If you really want this toy, ship it from the US, and provided it is not damaged on arrival, and irrespective of the price difference you will get nothing less or more by buying it here.


----------



## hhaddad (Apr 14, 2010)

Whitedesert said:


> If you really want this toy, ship it from the US, and provided it is not damaged on arrival, and irrespective of the price difference you will get nothing less or more by buying it here.


Buy it here from the apple store its not locked and the same specs as abroad and if you have a problem it's guarantee is O.K.


----------



## meb01999 (Mar 13, 2011)

hhaddad said:


> Buy it here from the apple store its not locked and the same specs as abroad and if you have a problem it's guarantee is O.K.

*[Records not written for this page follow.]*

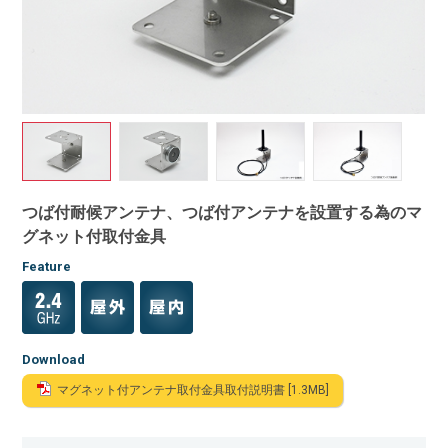
つば付耐候アンテナ、つば付アンテナを設置する為のマ
グネット付取付金具
Feature
Download
マグネット付アンテナ取付金具取付説明書 [1.3MB]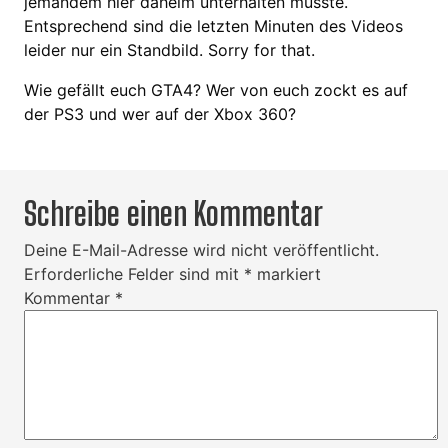
jemandem hier daheim unterhalten musste.
Entsprechend sind die letzten Minuten des Videos
leider nur ein Standbild. Sorry for that.
Wie gefällt euch GTA4? Wer von euch zockt es auf
der PS3 und wer auf der Xbox 360?
Schreibe einen Kommentar
Deine E-Mail-Adresse wird nicht veröffentlicht.
Erforderliche Felder sind mit
*
markiert
Kommentar
*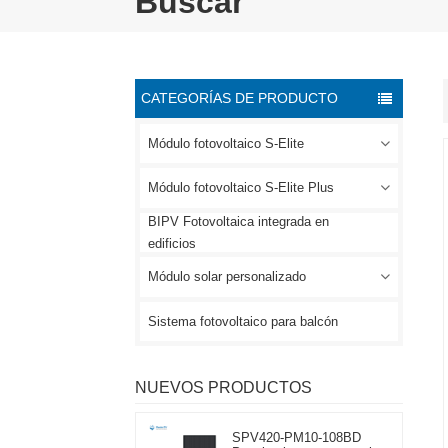
Buscar
CATEGORÍAS DE PRODUCTO
Módulo fotovoltaico S-Elite
Módulo fotovoltaico S-Elite Plus
BIPV Fotovoltaica integrada en
edificios
Módulo solar personalizado
Sistema fotovoltaico para balcón
NUEVOS PRODUCTOS
SPV420-PM10-108BD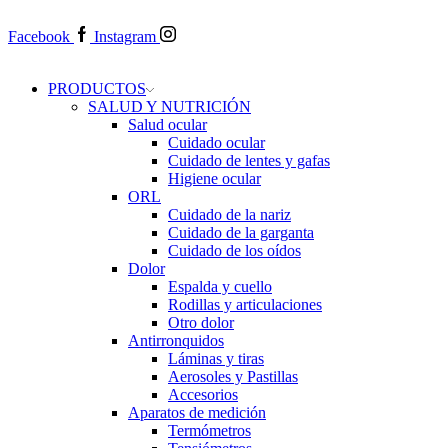
Facebook
Instagram
PRODUCTOS
SALUD Y NUTRICIÓN
Salud ocular
Cuidado ocular
Cuidado de lentes y gafas
Higiene ocular
ORL
​​Cuidado de la nariz
​​Cuidado de la garganta
​​Cuidado de los oídos
Dolor
Espalda y cuello
Rodillas y articulaciones
Otro dolor
Antirronquidos
Láminas y tiras
Aerosoles y Pastillas
Accesorios
Aparatos de medición
Termómetros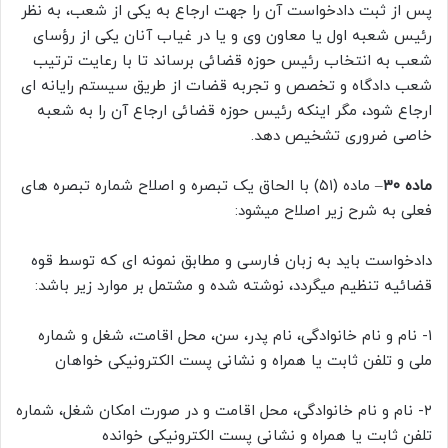
پس از ثبت دادخواست آن را جهت ارجاع به یکی از شعب، به نظر
رئیس شعبه اول یا معاون وی و یا در غیاب آنان یکی از رؤسای
شعب به انتخاب رئیس حوزه قضائی برساند تا با رعایت ترتیب
شعب دادگاه و تخصص و تجربه قضات از طریق سیستم رایانه ای
ارجاع شود، مگر اینکه رئیس حوزه قضائی ارجاع آن را به شعبه
خاصی ضروری تشخیص دهد.
ماده ۳۰
– ماده (۵۱) با الحاق یک تبصره و اصلاح شماره تبصره های
فعلی به شرح زیر اصلاح میشود:
دادخواست باید به زبان فارسی و مطابق نمونه ای که توسط قوه
قضائیه تنظیم میگردد، نوشته شده و مشتمل بر موارد زیر باشد:
۱- نام و نام خانوادگی، نام پدر، سن، محل اقامت، شغل و شماره
ملی و تلفن ثابت یا همراه و نشانی پست الکترونیکی خواهان
۲- نام و نام خانوادگی، محل اقامت و در صورت امکان شغل، شماره
تلفن ثابت یا همراه و نشانی پست الکترونیکی خوانده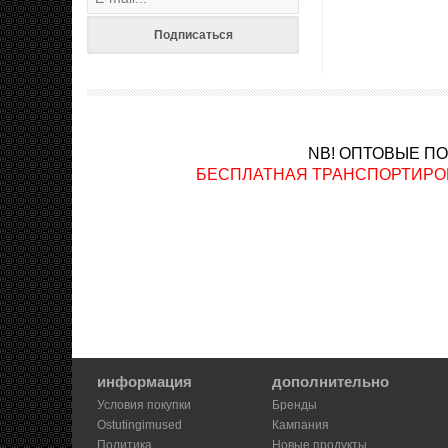
Подписаться
NB! ОПТОВЫЕ П
БЕСПЛАТНАЯ ТРАНСПОРТИРОВКА ав
информация
дополнительно
Условия покупки
Бренды
Ostutingimused
Кампания
Политика
Новые продукты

Where is the Apple Store here? Had no idea there was one...

oh - and which carrier should i use with it? it uses a micro-sim correct? do they have those with all of the "big 3" carriers here?


----------



## hhaddad (Apr 14, 2010)

meb01999 said:


> Where is the Apple Store here? Had no idea there was one...
> 
> oh - and which carrier should i use with it? it uses a micro-sim correct? do they have those with all of the "big 3" carriers here?


You'll find all you want and all your questions answered at 
I SHOP 
3 Ibn El Nabih St.
Landmark: Behind Om Kolthom Tower
Zamalek, Cairo
Tel: 02-27356036, 0111-0500998, 02-27365941 
Fax: 02-37613128 

iSHOP is part of I.O. Electronics, Reseller & Service Provider of Apple products. We offer a fantastic destination for shoppers to try out Apple's innovative products.iSHOP Egypt Store : iSHOP Egypt Store

Found on http://www.yellowpages.com.eg/search/


----------



## iCaesar (Aug 21, 2011)

You WILL need an unlocked one if you are gonna get it from overseas


----------